Hammered (Iron Druid Chronicles #3)
By Kevin Hearne
Summary: Thor, the Norse god of thunder, is worse than a blowhard and a bully—he’s ruined countless lives and killed scores of innocents. After centuries, Viking vampire Leif Helgarson is ready to get his vengeance, and he’s asked his friend Atticus O’Sullivan, the last of the Druids, to help take down this Norse nightmare.
One survival strategy has worked for Atticus for more than two thousand years: stay away from the guy with the lightning bolts. But things are heating up in Atticus’s home base of Tempe, Arizona. There’s a vampire turf war brewing, and Russian demon hunters who call themselves the Hammers of God are running rampant. Despite multiple warnings and portents of dire consequences, Atticus and Leif journey to the Norse plain of Asgard, where they team up with a werewolf, a sorcerer, and an army of frost giants for an epic showdown against vicious Valkyries, angry gods, and the hammer-wielding Thunder Thug himself.
Source: I purchased a paperback
Hammered was the third book in the incredibly entertaining Iron Druid Chronicles. This time, Atticus had to fulfill his promises to other people, beginning with stealing the apple in Asgard and then aligning with Leif to finally take down Thor.
I love this series because it’s fun and Atticus is such a charismatic, sarcastic, and generally smug character, despite getting into life and death situations and barely coming out of them alive. There’s something so hilarious about the fact that he’s still so smug and sure that he will succeed. It’s been a couple of years since I read the first two books, but honestly, I think that’s for the best. The series is fun, but I imagine it can be too much to read all in one go. There’s not a whole lot that needs to be remembered, so jumping back into the series wasn’t an issue at all for me and it made me appreciate Atticus all the more instead of wanting to roll my eyes (because he kind of makes you want to do that sometimes).
Hammered dealt mostly with the plot to take down Thor.
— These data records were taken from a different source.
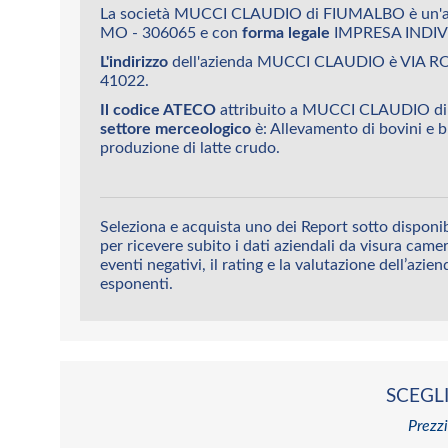
La società MUCCI CLAUDIO di FIUMALBO è un'a
MO - 306065 e con
forma legale
IMPRESA INDIV
L'indirizzo
dell'azienda MUCCI CLAUDIO è VIA R
41022.
Il codice ATECO
attribuito a MUCCI CLAUDIO d
settore merceologico
è: Allevamento di bovini e bu
produzione di latte crudo.
Seleziona e acquista uno dei Report sotto dispo
per ricevere subito i dati aziendali da visura camera
eventi negativi, il rating e la valutazione dell’azien
esponenti.
SCEGLI
Prezzi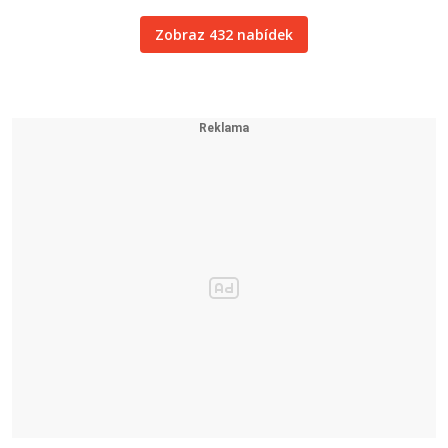
Zobraz 432 nabídek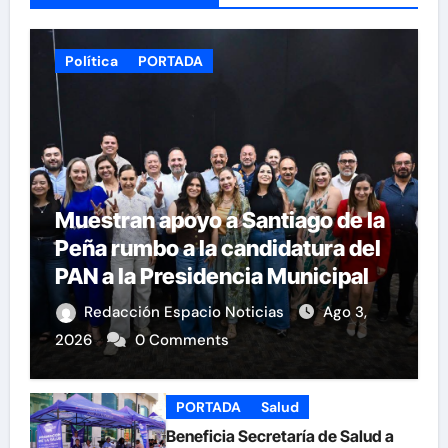
Política
PORTADA
Muestran apoyo a Santiago de la
Peña rumbo a la candidatura del
PAN a la Presidencia Municipal
Redacción Espacio Noticias
Ago 3,
2026
0 Comments
PORTADA
Salud
Beneficia Secretaría de Salud a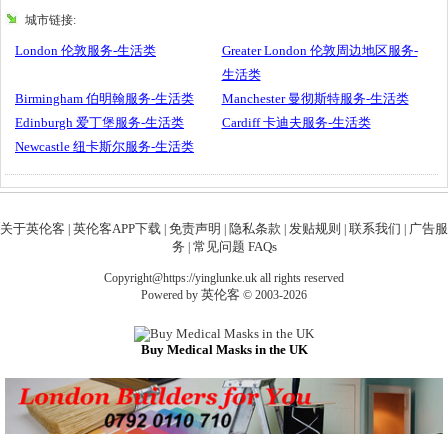
城市链接:
London 伦敦服务-生活类
Greater London 伦敦周边地区服务-
生活类
Birmingham 伯明翰服务-生活类
Manchester 曼彻斯特服务-生活类
Edinburgh 爱丁堡服务-生活类
Cardiff 卡迪夫服务-生活类
Newcastle 纽卡斯尔服务-生活类
关于英伦客
英伦客APP下载
免责声明
隐私条款
发贴规则
联系我们
广告服
|
|
|
|
|
|
务
常见问题 FAQs
|
Copyright@https://yinglunke.uk all rights reserved
英伦客
Powered by
© 2003-2026
Buy Medical Masks in the UK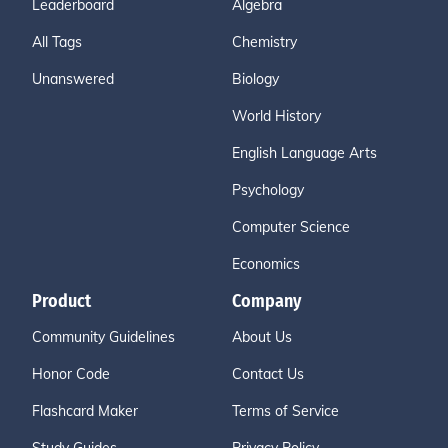
Leaderboard
Algebra
All Tags
Chemistry
Unanswered
Biology
World History
English Language Arts
Psychology
Computer Science
Economics
Product
Company
Community Guidelines
About Us
Honor Code
Contact Us
Flashcard Maker
Terms of Service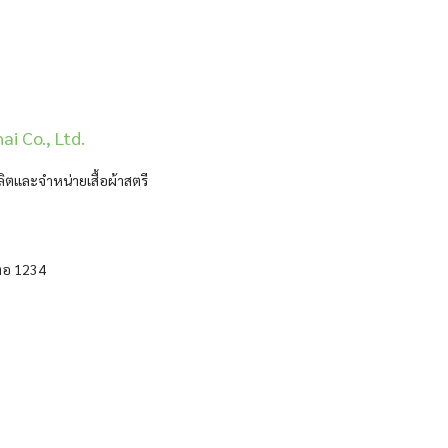
i Co., Ltd.
ลิตและจำหน่ายเสื้อผ้าสตรี
ต่อ 1234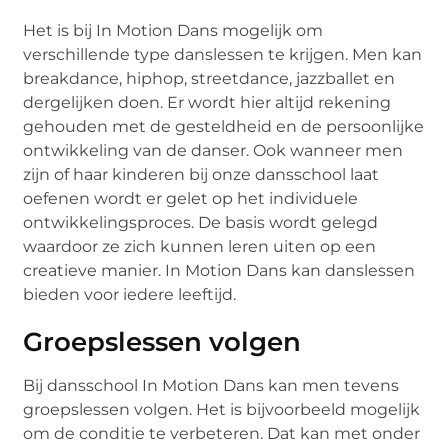
Het is bij In Motion Dans mogelijk om
verschillende type danslessen te krijgen. Men kan
breakdance, hiphop, streetdance, jazzballet en
dergelijken doen. Er wordt hier altijd rekening
gehouden met de gesteldheid en de persoonlijke
ontwikkeling van de danser. Ook wanneer men
zijn of haar kinderen bij onze dansschool laat
oefenen wordt er gelet op het individuele
ontwikkelingsproces. De basis wordt gelegd
waardoor ze zich kunnen leren uiten op een
creatieve manier. In Motion Dans kan danslessen
bieden voor iedere leeftijd.
Groepslessen volgen
Bij dansschool In Motion Dans kan men tevens
groepslessen volgen. Het is bijvoorbeeld mogelijk
om de conditie te verbeteren. Dat kan met onder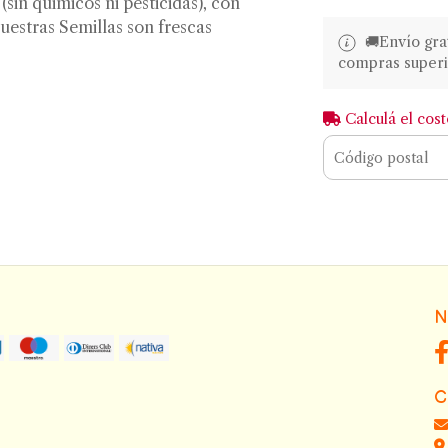
sin quimicos ni pesticidas), con
uestras Semillas son frescas
🚚​​Envío gr
compras superi
Calculá el cos
N
C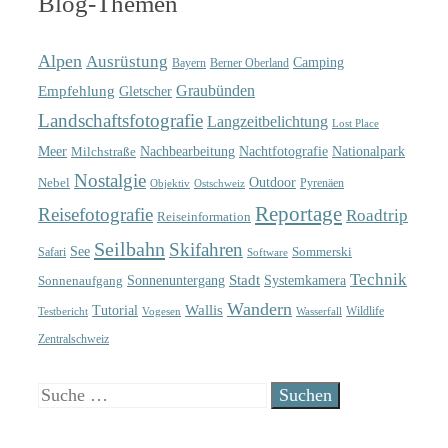
Blog-Themen
Alpen
Ausrüstung
Camping
Bayern
Berner Oberland
Graubünden
Empfehlung
Gletscher
Landschaftsfotografie
Langzeitbelichtung
Lost Place
Meer
Nachtfotografie
Nachbearbeitung
Nationalpark
Milchstraße
Nostalgie
Outdoor
Nebel
Pyrenäen
Objektiv
Ostschweiz
Reportage
Reisefotografie
Roadtrip
Reiseinformation
Seilbahn
Skifahren
See
Sommerski
Safari
Software
Technik
Sonnenuntergang
Stadt
Sonnenaufgang
Systemkamera
Wandern
Wallis
Tutorial
Wildlife
Testbericht
Wasserfall
Vogesen
Zentralschweiz
Suche
nach: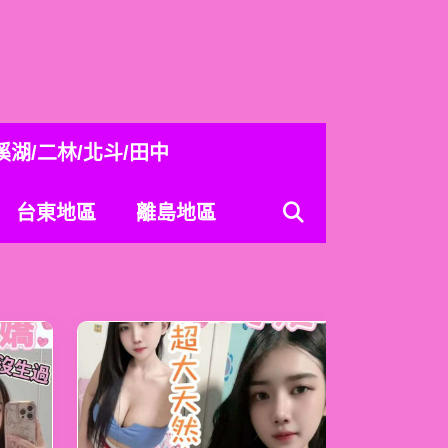
溪湖/二林/北斗/田中
台東地區
離島地區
It didn’t feature Oberon or the widow or even his apprentice very much, so it was a bit different, but I felt like I got to know Gunnar and Leif more and get their back stories. I flew through the pages, but I have to admit that I missed Oberon. However, the end of the book drew me back in with the introduction of some strange presence in Arizona that I’m sure Atticus will have to address before moving elsewhere. I loved the back stories of the alchemist and the wizard and their personal issues with Thor, along with the various interactions with squirrels and frost giants. Atticus has a way with words and he makes any potentially dangerous situation a little safer with his comedic timing.
I recommend the Iron Druid Chronicles if you’re looking for a fun urban fantasy that is full of geek pop culture references (Jesus literally quotes Monty Python’s Holy Grail and I laughed out loud) and a charming and quite over the top hero who gets into all sorts of crazy shenanigans. I love the references to all sorts of mythology and religions and the way the author weaves them together and creates a variety of characters with their own motivations and goals. It’s great fun, but it can be too much to binge read the series. I don’t know that I could really handle it, so I have them on my shelves for when the mood strikes. I was in kind of a book rut and this series made me laugh so much and genuinely enjoy myself, revitalizing my reading life. The series is like a hilarious version of American Gods and Atticus even praises author Neil Gaiman at one point!